Intel® Inspector User Guide for Linux* OS

ID 767796
Date 10/31/2024
Public
Document Table of Contents

Invalid Kernel Argument Size

Occurs when the size of kernel argument exceeds the amount of registers available for argument storage.

ID

Code Location

Description

1

Allocation site

Represents source location of passing arguments from host to a kernel.

By default, kernel arguments are promoted to registers if possible. On each device, the amount of registers available for kernel arguments may vary (usually 25-50%). The arguments outside this limit are cut off, which results in logical errors in the kernel.

In OpenCL™, arguments are specified directly using the clSetKernelArg function. In this case, the problem is more obvious and may appear if a large amount of arguments or wide structures is used.

In Data Parallel (DPC++), arguments may be specified implicitly using lambda capture list. If the list is specified as [=] or as [&], all used arguments are captured. In this case, a large amount of arguments, wide structures or classes may be passed to a kernel accidentally.

In this diagnostic, Intel® Inspector displays the total size kernel arguments (in bytes) vs the device limit.

DPC++ Example

const int N = 1000; 

struct Data 

{ 

   double numbers[N]; 

}; 

Data data; 

queue.submit([&](cl::sycl::handler &cgh) 

{ 

   cgh.parallel_for<class my_task>(cl::sycl::range<1> { N }, [=](cl::sycl::id<1> idx) 

   { 

       deviceData[0] += data.numbers[idx];  // Implicit usage of Data structure from host 

   }); 

}); 

queue.wait(); 

// The structure contains 1000 doubles x 8 bytes = 8000 bytes of data > available kernel arguments limit.

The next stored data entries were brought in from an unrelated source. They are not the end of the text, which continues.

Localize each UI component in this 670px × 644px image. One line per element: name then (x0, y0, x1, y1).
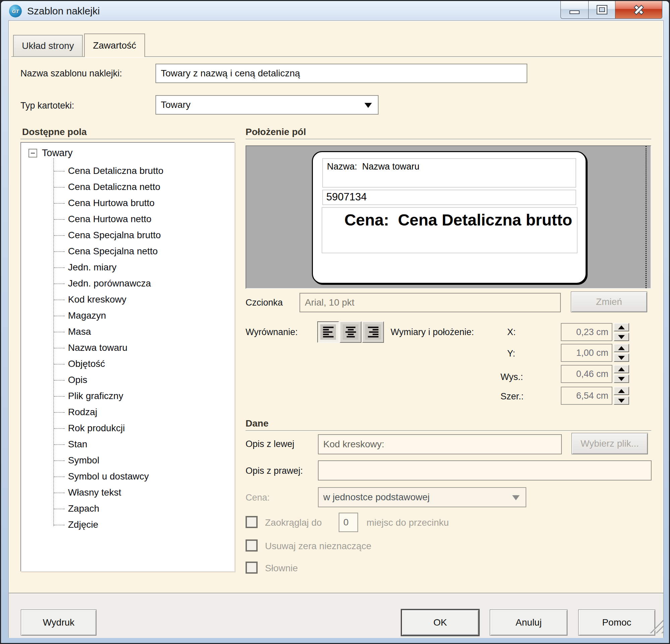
card-type-value: Towary (161, 99, 191, 110)
close-button[interactable] (615, 1, 662, 19)
height-input[interactable]: 0,46 cm (561, 365, 612, 383)
align-right-button[interactable] (362, 321, 384, 343)
tree-item[interactable]: Własny tekst (53, 484, 227, 500)
tab-zawartosc[interactable]: Zawartość (84, 33, 145, 57)
cancel-button[interactable]: Anuluj (490, 609, 567, 635)
tree-item[interactable]: Symbol u dostawcy (53, 468, 227, 484)
tree-item[interactable]: Opis (53, 372, 227, 388)
height-spin-down-button[interactable] (614, 375, 629, 383)
maximize-icon (597, 6, 607, 14)
tree-root[interactable]: Towary (28, 147, 73, 159)
data-section-rule (245, 430, 651, 431)
y-spin-down-button[interactable] (614, 353, 629, 362)
tree-item[interactable]: Kod kreskowy (53, 292, 227, 308)
titlebar[interactable]: GT Szablon naklejki (1, 1, 669, 21)
arrow-up-icon (618, 367, 625, 371)
chevron-down-icon (512, 495, 520, 500)
y-spin-up-button[interactable] (614, 344, 629, 352)
tree-item[interactable]: Jedn. miary (53, 259, 227, 276)
window-title: Szablon naklejki (27, 5, 100, 17)
right-desc-input[interactable] (318, 460, 652, 481)
template-name-input[interactable] (156, 64, 527, 83)
collapse-icon[interactable] (28, 149, 37, 158)
arrow-down-icon (618, 377, 625, 381)
data-section-header: Dane (245, 418, 268, 429)
align-center-icon (343, 324, 359, 340)
align-left-icon (320, 324, 336, 340)
width-label: Szer.: (500, 391, 524, 402)
preview-field-name[interactable]: Nazwa: Nazwa towaru (322, 158, 576, 188)
page-edge-marker (645, 146, 646, 288)
y-spinner (614, 344, 629, 362)
app-icon: GT (9, 5, 22, 17)
available-fields-tree[interactable]: Towary Cena Detaliczna brutto Cena Detal… (21, 142, 235, 572)
template-name-label: Nazwa szablonu naklejki: (21, 68, 122, 79)
dialog-window: GT Szablon naklejki Układ strony Zawarto… (0, 0, 670, 644)
left-desc-input[interactable] (318, 434, 562, 454)
align-left-button[interactable] (317, 321, 339, 343)
tree-root-label: Towary (42, 147, 73, 159)
tree-item[interactable]: Rodzaj (53, 404, 227, 420)
tree-item[interactable]: Cena Specjalna brutto (53, 227, 227, 243)
choose-file-button[interactable]: Wybierz plik... (572, 433, 648, 454)
tree-item[interactable]: Nazwa towaru (53, 340, 227, 356)
placement-header: Położenie pól (245, 127, 306, 137)
arrow-up-icon (618, 325, 625, 330)
price-label: Cena: (245, 493, 270, 503)
round-label-before: Zaokrąglaj do (265, 517, 322, 528)
label-preview-panel: Nazwa: Nazwa towaru 5907134 Cena: Cena D… (245, 145, 651, 289)
preview-field-barcode[interactable]: 5907134 (322, 190, 576, 205)
font-input[interactable] (299, 293, 561, 312)
tree-item[interactable]: Zapach (53, 500, 227, 517)
tree-item[interactable]: Symbol (53, 452, 227, 468)
y-input[interactable]: 1,00 cm (561, 344, 612, 362)
help-button[interactable]: Pomoc (578, 609, 655, 635)
card-type-select[interactable]: Towary (156, 95, 378, 115)
x-label: X: (507, 327, 516, 337)
available-fields-rule (21, 139, 235, 139)
x-spinner (614, 323, 629, 341)
tree-item[interactable]: Cena Specjalna netto (53, 243, 227, 259)
tab-uklad-strony[interactable]: Układ strony (13, 35, 83, 56)
label-preview: Nazwa: Nazwa towaru 5907134 Cena: Cena D… (312, 151, 587, 284)
tree-item[interactable]: Zdjęcie (53, 517, 227, 533)
change-font-button[interactable]: Zmień (571, 292, 647, 312)
placement-rule (245, 139, 651, 139)
minimize-button[interactable] (561, 1, 589, 19)
round-label-after: miejsc do przecinku (366, 517, 449, 528)
arrow-down-icon (618, 356, 625, 360)
tree-item[interactable]: Magazyn (53, 308, 227, 324)
width-input[interactable]: 6,54 cm (561, 387, 612, 405)
print-button[interactable]: Wydruk (21, 609, 96, 635)
tree-item[interactable]: Masa (53, 324, 227, 340)
round-checkbox[interactable] (245, 516, 258, 528)
tree-item[interactable]: Jedn. porównawcza (53, 276, 227, 292)
height-spin-up-button[interactable] (614, 365, 629, 373)
maximize-button[interactable] (589, 1, 615, 19)
align-center-button[interactable] (340, 321, 361, 343)
tree-item[interactable]: Rok produkcji (53, 420, 227, 436)
round-digits-input[interactable] (339, 513, 358, 532)
tree-children: Cena Detaliczna brutto Cena Detaliczna n… (53, 163, 227, 533)
in-words-checkbox[interactable] (245, 562, 258, 574)
dimensions-label: Wymiary i położenie: (391, 327, 474, 337)
tree-item[interactable]: Cena Hurtowa netto (53, 211, 227, 227)
x-spin-down-button[interactable] (614, 333, 629, 341)
tree-item[interactable]: Stan (53, 436, 227, 452)
remove-zeros-checkbox[interactable] (245, 539, 258, 551)
arrow-down-icon (618, 399, 625, 403)
tree-item[interactable]: Objętość (53, 356, 227, 372)
height-spinner (614, 365, 629, 383)
price-select[interactable]: w jednostce podstawowej (318, 487, 526, 507)
tree-item[interactable]: Cena Detaliczna brutto (53, 163, 227, 179)
width-spin-up-button[interactable] (614, 387, 629, 395)
width-spin-down-button[interactable] (614, 397, 629, 405)
x-spin-up-button[interactable] (614, 323, 629, 331)
x-input[interactable]: 0,23 cm (561, 323, 612, 341)
preview-field-price[interactable]: Cena: Cena Detaliczna brutto (322, 207, 578, 253)
tree-item[interactable]: Cena Hurtowa brutto (53, 195, 227, 211)
minimize-icon (570, 11, 579, 13)
tree-item[interactable]: Cena Detaliczna netto (53, 179, 227, 195)
ok-button[interactable]: OK (401, 609, 480, 636)
tree-item[interactable]: Plik graficzny (53, 388, 227, 404)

Possible Correction Strategies

To avoid the problem, use the following hints:

  • Reduce the number of arguments used if possible.
  • Avoid passing complex structures to a kernel. Consider passing separate fields instead of a complete data structure.
  • Narrow the type of data. Consider using float instead of double, int instead of long, etc.
  • In a DPC++ program, specify lambda capture list explicitly instead of using a default capture list specified by [=] or [&].